If you need some toys with, um, thrusting action, let us Smart Bitches help you out.
And here’s a toy that sounds dirty, but isn’t.
I should stay away from toy catalogs, clearly.
But wait, there’s more! Pass the Pickle sounds like something from Ellora. Does the pickle get passed before or after the dildoes on Tuesdays?
heheeeee me want! 🙂
$8.99 is very reasonable for a toy with thrusting action.
Well, whatever the hell it is, it’s already out of stock!
Okay, now dig this. I’ve heard it said by my elders, of whom few are left, that pickles served as pacifiers before plastic became king. Pickled cukes were easily made at home, usually in stoneware crocks. (All my Polish relatives apparently engaged in this activity.) So tsk and titter not. The pickle is a time-honored…uh…sucker (or is it suckee?)
WryHag, this sounds like something I’ve been told before but have forgotten. I’ve certainly heard of someone looking as though he or she has been “weaned on a pickle.”

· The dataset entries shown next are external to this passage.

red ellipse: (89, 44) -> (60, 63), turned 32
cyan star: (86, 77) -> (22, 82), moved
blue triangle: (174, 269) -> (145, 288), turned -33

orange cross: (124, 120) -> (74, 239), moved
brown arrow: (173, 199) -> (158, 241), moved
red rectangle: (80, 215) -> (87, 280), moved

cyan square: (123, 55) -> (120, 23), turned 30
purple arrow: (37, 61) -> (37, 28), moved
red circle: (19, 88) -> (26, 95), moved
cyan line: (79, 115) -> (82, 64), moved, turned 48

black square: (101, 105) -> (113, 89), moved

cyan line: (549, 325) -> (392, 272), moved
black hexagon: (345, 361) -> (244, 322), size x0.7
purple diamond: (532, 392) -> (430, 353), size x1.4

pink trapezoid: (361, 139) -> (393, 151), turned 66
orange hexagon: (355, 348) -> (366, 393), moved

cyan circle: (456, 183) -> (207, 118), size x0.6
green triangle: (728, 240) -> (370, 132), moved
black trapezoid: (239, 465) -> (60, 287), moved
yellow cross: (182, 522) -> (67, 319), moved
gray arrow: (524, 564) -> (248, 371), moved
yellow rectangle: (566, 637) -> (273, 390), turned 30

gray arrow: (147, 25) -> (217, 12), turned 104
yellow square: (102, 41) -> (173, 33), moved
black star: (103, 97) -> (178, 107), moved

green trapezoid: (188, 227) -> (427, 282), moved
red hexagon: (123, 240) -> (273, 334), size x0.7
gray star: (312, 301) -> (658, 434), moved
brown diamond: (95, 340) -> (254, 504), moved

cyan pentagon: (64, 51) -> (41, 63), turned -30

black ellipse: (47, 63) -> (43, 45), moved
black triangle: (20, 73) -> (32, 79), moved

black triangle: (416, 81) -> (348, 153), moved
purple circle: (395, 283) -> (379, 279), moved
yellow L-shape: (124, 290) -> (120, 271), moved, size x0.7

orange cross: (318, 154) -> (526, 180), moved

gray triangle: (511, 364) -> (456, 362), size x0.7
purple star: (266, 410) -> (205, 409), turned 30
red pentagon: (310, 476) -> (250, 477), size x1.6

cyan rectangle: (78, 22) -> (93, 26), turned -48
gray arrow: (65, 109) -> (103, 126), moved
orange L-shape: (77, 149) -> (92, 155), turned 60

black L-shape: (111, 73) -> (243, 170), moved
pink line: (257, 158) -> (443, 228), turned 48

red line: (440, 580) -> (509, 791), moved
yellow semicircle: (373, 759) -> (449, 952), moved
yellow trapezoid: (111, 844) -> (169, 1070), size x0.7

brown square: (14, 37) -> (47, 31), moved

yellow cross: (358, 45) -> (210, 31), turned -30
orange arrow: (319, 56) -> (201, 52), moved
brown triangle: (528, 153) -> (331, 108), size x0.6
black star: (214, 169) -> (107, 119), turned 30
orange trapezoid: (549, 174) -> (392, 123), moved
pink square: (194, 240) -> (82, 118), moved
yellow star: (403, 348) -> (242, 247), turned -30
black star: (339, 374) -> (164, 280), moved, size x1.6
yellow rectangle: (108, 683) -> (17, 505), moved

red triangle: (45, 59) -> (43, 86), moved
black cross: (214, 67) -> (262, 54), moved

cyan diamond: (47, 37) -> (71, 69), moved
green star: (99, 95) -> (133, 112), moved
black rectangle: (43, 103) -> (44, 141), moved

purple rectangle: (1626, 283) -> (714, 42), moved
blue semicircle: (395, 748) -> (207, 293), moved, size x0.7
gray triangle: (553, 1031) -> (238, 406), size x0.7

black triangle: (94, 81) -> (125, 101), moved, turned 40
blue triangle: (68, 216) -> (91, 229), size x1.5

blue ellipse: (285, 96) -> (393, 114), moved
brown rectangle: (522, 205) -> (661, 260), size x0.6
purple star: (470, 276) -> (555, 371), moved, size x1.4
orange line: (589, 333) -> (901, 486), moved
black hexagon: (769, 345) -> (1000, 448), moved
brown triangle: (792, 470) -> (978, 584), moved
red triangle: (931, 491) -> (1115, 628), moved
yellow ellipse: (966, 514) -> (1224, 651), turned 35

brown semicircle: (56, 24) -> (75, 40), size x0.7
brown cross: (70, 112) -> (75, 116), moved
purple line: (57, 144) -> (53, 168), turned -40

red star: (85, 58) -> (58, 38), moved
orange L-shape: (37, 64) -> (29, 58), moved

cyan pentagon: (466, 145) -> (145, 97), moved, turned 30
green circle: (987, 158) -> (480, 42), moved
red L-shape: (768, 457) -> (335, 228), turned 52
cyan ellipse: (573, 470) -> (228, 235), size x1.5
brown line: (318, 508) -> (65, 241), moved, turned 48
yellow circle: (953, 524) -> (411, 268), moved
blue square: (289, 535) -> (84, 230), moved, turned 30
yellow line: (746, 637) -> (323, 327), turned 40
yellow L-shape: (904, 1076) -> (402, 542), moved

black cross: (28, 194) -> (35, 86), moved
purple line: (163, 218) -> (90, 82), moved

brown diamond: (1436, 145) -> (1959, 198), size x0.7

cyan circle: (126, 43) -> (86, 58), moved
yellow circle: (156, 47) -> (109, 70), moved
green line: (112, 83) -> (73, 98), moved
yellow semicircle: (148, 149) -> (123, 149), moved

As for the “making pickles,” indeed, my grandfather (first name Casimir) engaged in this activity during my early childhood, using stoneware crocks which I’ve since inherited. Lots of salt was involved, and I recall messy soggy herbs, including whole constellations of dill floating inside, looking a lot like Queen Anne’s lace. The aroma was unpleasant, actually, so rich with spices you could practically feel it coating your palate when you breathed near the crocks. They had wooden lids & sat atop a high shelf, down in the dirt-floored basement. (Which doesn’t seem sanitary.) Canning jars with their sterile seals were apparently a wimpy (or too expensive) way of doing things.
Sorry for wandering off into memories. I suddenly feel like a historical repository.
But HOW WERE the pickles, Sherry? You know, after they emerged from the crocks. I felt you were moving toward some tasty climax, and now I find myself hanging.
I remember those crocks, my German dad made bread & butter pickles, and pickled eggs. I remember he experimented with different spices, and the homemade recipees were less standardized than commercial. Some were good, some were not.
And this has what to do with sex toys? Hope this isn’t related to the carp.
Holy Moly Batman!
Reminded me of the. . .disturbing Harry Potter toy out a few years ago. It’s not on Amazon any more. Can’t imagine why.
http://www.seattleweekly.com/diversions/0237/arts-smallworld.html
Well, this is dreadfully off-topic, but … Robin, I loathed those homemade pickles passionately. I was a child, with a child’s palate—I had no taste for the artisanal, the authentic or for anything remotely ethnic. (I wouldn’t even eat red sauce on spaghetti—buttered noodles was what I got when it was served up.) I was troubled that my grandfather’s homemade pickles did not taste like the pickles that came out of a supermarket jar.
I know, I know. Times have changed. I’ve got friends whose precocious kids beg for takeout Thai.
That Batman . . . oy, I had to share it with my office staff just now. Oy, oy. Give him an enema and he vomits when you press his—well, you know.
On that Constructive Playthings site, I looked everywhere for Uncle Maury’s Hide the Salami, but no go. Oh, well.
Okay—I work in a library and the Children’s Librarian bought this to use in one of the kid’s prgrams. She’s telling the others in the department about this when everyone suddenly turns red and starts giggling. It’s sitting in the workroom right now. I took pictures.